Building a Human-Centric Culture
Despite the sense that human-centricity could be considered a “soft” approach, it’s undoubtedly one of the most difficult aspects of building a highly successful company. Compared to hard data, people are unpredictable. Especially for companies mired in tradition, implementing this kind of culture may seem unfeasible.
Yet any company can take fundamental actions to begin moving toward a human-centric culture now. First and foremost, it requires that we make the effort to see the problem through the eyes of those who are closest to it.
In my own executive role, it has always been tempting to use a top-down approach to prescribe both what and how we should do things. For example, I recently tried implementing a new set of metrics for our customer-support organization to track what I felt would improve our customer experience. I was pretty convinced that my approach was well-thought-out and would be effective. Fortunately, one of our technical support specialists suggested to me that there could be unintended consequences by striving to meet these metrics.

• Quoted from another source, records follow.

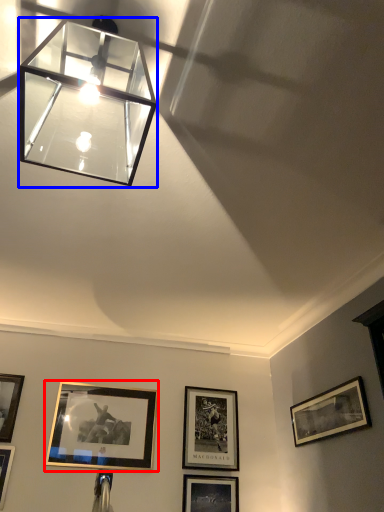 Question: Which point is closer to the camera, picture frame (highlighted by a red box) or lamp (highlighted by a blue box)?

Choices:
 (A) picture frame
 (B) lamp

Answer: (B) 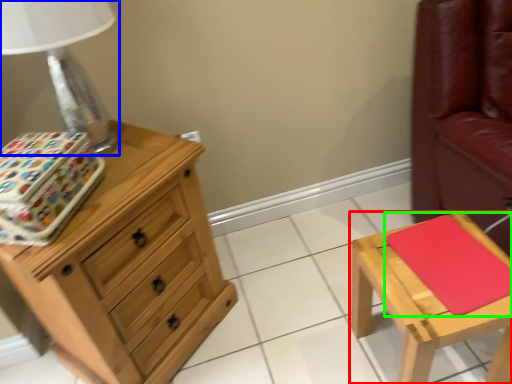 Question: Which is nearer to the stool (highlighted by a red box)? table lamp (highlighted by a blue box) or pad (highlighted by a green box).

Choices:
 (A) table lamp
 (B) pad

Answer: (B) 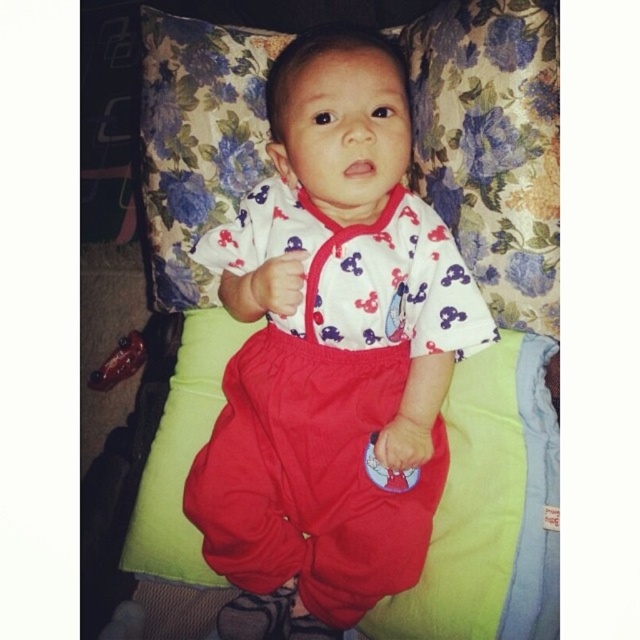 Is matte cotton baby at center wider than floral fabric pillow at upper center?

No, matte cotton baby at center is not wider than floral fabric pillow at upper center.

Is matte cotton baby at center to the right of floral fabric pillow at upper center from the viewer's perspective?

Incorrect, matte cotton baby at center is not on the right side of floral fabric pillow at upper center.

Find the location of a particular element. This screenshot has height=640, width=640. matte cotton baby at center is located at coordinates (333, 348). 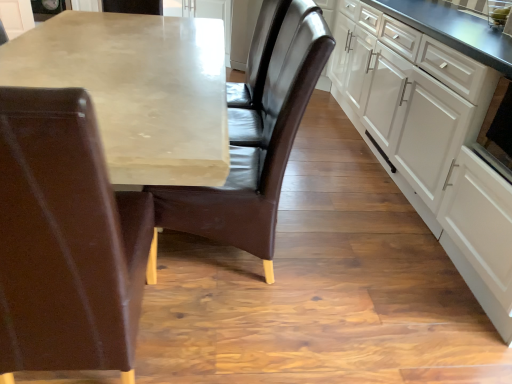 Locate an element on the screen. Image resolution: width=512 pixels, height=384 pixels. vacant area in front of brown leather chair at center, which is counted as the 1th chair, starting from the right is located at coordinates (234, 331). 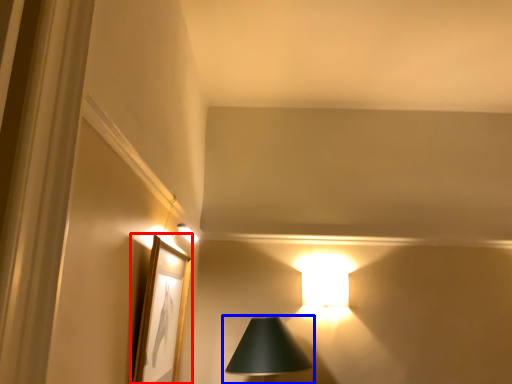 Question: Which point is closer to the camera, picture frame (highlighted by a red box) or lamp (highlighted by a blue box)?

Choices:
 (A) picture frame
 (B) lamp

Answer: (A) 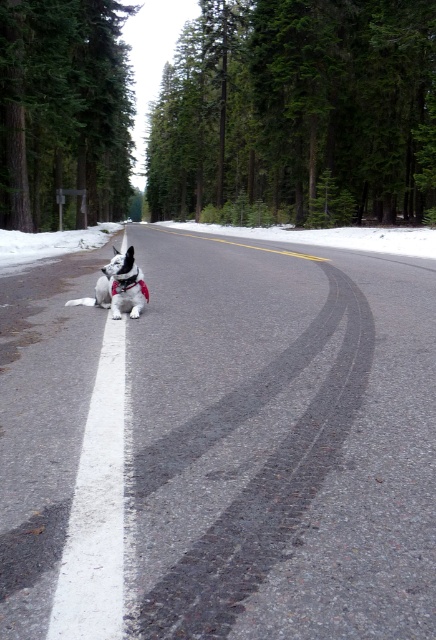 Question: Which of the following is the closest to the observer?

Choices:
 (A) white fur dog at center
 (B) white powdery snow at left
 (C) white powdery snow at road center

Answer: (A)

Question: Which of the following is the closest to the observer?

Choices:
 (A) white powdery snow at road center
 (B) white powdery snow at left

Answer: (B)

Question: Which point is closer to the camera?

Choices:
 (A) white powdery snow at left
 (B) white fur dog at center

Answer: (B)

Question: Does white powdery snow at left have a greater width compared to white fur dog at center?

Choices:
 (A) no
 (B) yes

Answer: (B)

Question: Can you confirm if white powdery snow at road center is positioned to the left of white fur dog at center?

Choices:
 (A) no
 (B) yes

Answer: (A)

Question: Can you confirm if white powdery snow at road center is wider than white fur dog at center?

Choices:
 (A) yes
 (B) no

Answer: (A) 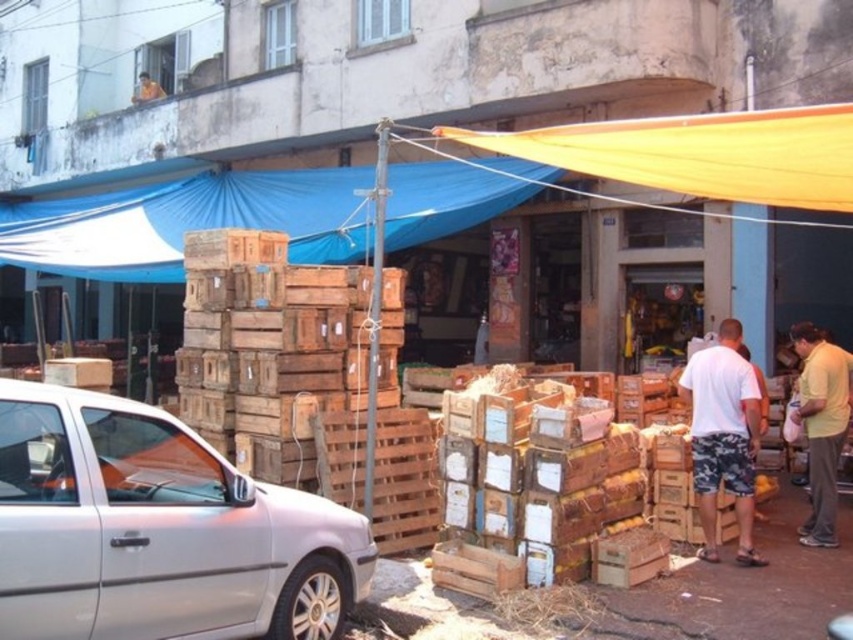 You are a customer at the market and want to find shade. You see the yellow fabric canopy at upper center and the yellow cotton shirt at right. Which one is providing shade over the other?

The yellow fabric canopy at upper center is located above the yellow cotton shirt at right, so it is providing shade over it.

You are standing at the entrance of the market and see the point marked at coordinates (701, 154). What object does this point correspond to in the scene?

The point at coordinates (701, 154) corresponds to the yellow fabric canopy at upper center. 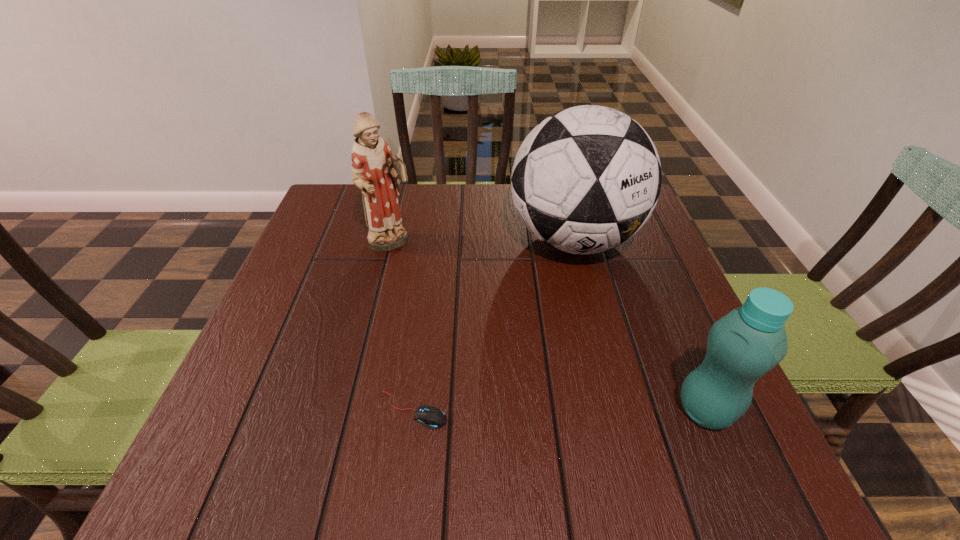 Where is `object at the near right corner`? The image size is (960, 540). object at the near right corner is located at coordinates (748, 342).

In the image, there is a desktop. Identify the location of vacant space at the far edge. (482, 224).

The image size is (960, 540). I want to click on free space at the near edge, so click(x=511, y=417).

Locate an element on the screen. This screenshot has width=960, height=540. blank space at the left edge is located at coordinates (257, 378).

I want to click on free region at the right edge of the desktop, so click(620, 252).

You are a GUI agent. You are given a task and a screenshot of the screen. Output one action in this format:
    pyautogui.click(x=<x>, y=<y>)
    Task: Click on the vacant area at the far left corner
    
    Given the screenshot: What is the action you would take?
    coord(333,207)

Identify the location of blank region between the shortest object and the figurine. (402, 327).

At what (x,y) coordinates should I click in order to perform the action: click on unoccupied position between the figurine and the soccer ball. Please return your answer as a coordinate pair (x, y). Looking at the image, I should click on (483, 242).

In order to click on vacant space that's between the figurine and the soccer ball in this screenshot , I will do tap(483, 242).

The width and height of the screenshot is (960, 540). Find the location of `blank region between the mouse and the second shortest object`. blank region between the mouse and the second shortest object is located at coordinates (560, 410). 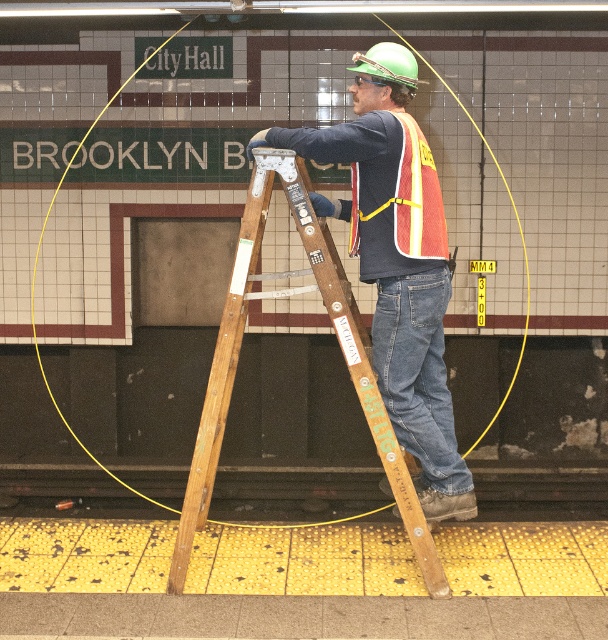 Does matte orange safety vest at center have a lesser width compared to wooden ladder at center?

Yes, matte orange safety vest at center is thinner than wooden ladder at center.

Based on the photo, measure the distance between point (x=418, y=355) and camera.

Point (x=418, y=355) and camera are 4.62 meters apart.

You are a GUI agent. You are given a task and a screenshot of the screen. Output one action in this format:
    pyautogui.click(x=<x>, y=<y>)
    Task: Click on the matte orange safety vest at center
    The width and height of the screenshot is (608, 640).
    Given the screenshot: What is the action you would take?
    pyautogui.click(x=396, y=262)

Is matte orange safety vest at center bigger than reflective orange safety vest at center?

Yes.

Looking at this image, does matte orange safety vest at center have a smaller size compared to reflective orange safety vest at center?

No.

Between point (429, 161) and point (421, 202), which one is positioned in front?

Positioned in front is point (421, 202).

Locate an element on the screen. The height and width of the screenshot is (640, 608). matte orange safety vest at center is located at coordinates (396, 262).

Is wooden ladder at center closer to the viewer compared to reflective orange safety vest at center?

No.

Is point (353, 344) closer to camera compared to point (370, 198)?

Yes, it is in front of point (370, 198).

Identify the location of wooden ladder at center. tap(340, 349). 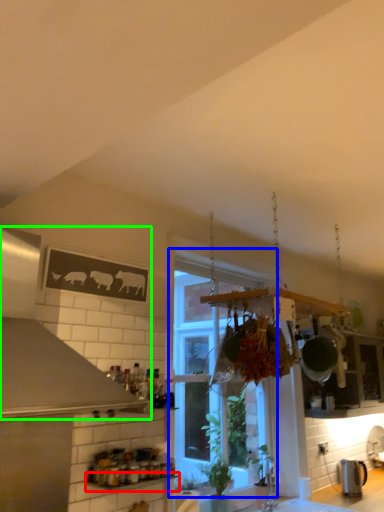 Question: Estimate the real-world distances between objects in this image. Which object is closer to window sill (highlighted by a red box), window (highlighted by a blue box) or exhaust hood (highlighted by a green box)?

Choices:
 (A) window
 (B) exhaust hood

Answer: (B) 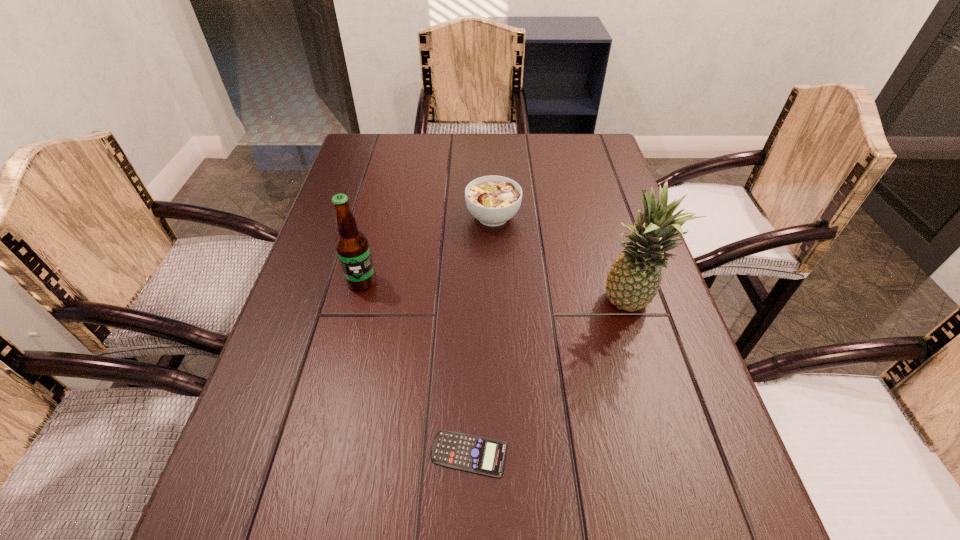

By focusing on improving issue resolution time, for example, we might actually be incentivizing our support engineers to focus more on speed and less on achieving a great outcome for the customer. This led me to throw away my assumptions and engage with the support team to come up with performance metrics that met the true objective of improving our responsiveness without compromising the customer experience.
In allowing myself to see the issue through the eyes of our support engineers, they felt empowered and understood. Ultimately, our customers benefited not only from a better approach overall, but also from a more positive and “can do” demeanor from the employees they interacted with.
I like to think of this concept of seeing things through the lens of employees and customers as the first and most important step in employing Design Thinking towards shaping workplace culture, which is another powerful topic unto itself. Such efforts can appear difficult at the outset, but the long-term results speak for themselves. The critical thing to remember is that implementing a truly human-centric culture takes absolute, top-down commitment to making it a core value of the organization.
Progress toward human-centricity often comes in leaps and bounds followed by periods of uncertainty. It won’t happen overnight, and it must have support at the highest organizational levels. Companies willing to take the plunge, though, will emerge on the other side as industry leaders—and it will be humans, not data, at the heart of that disruption.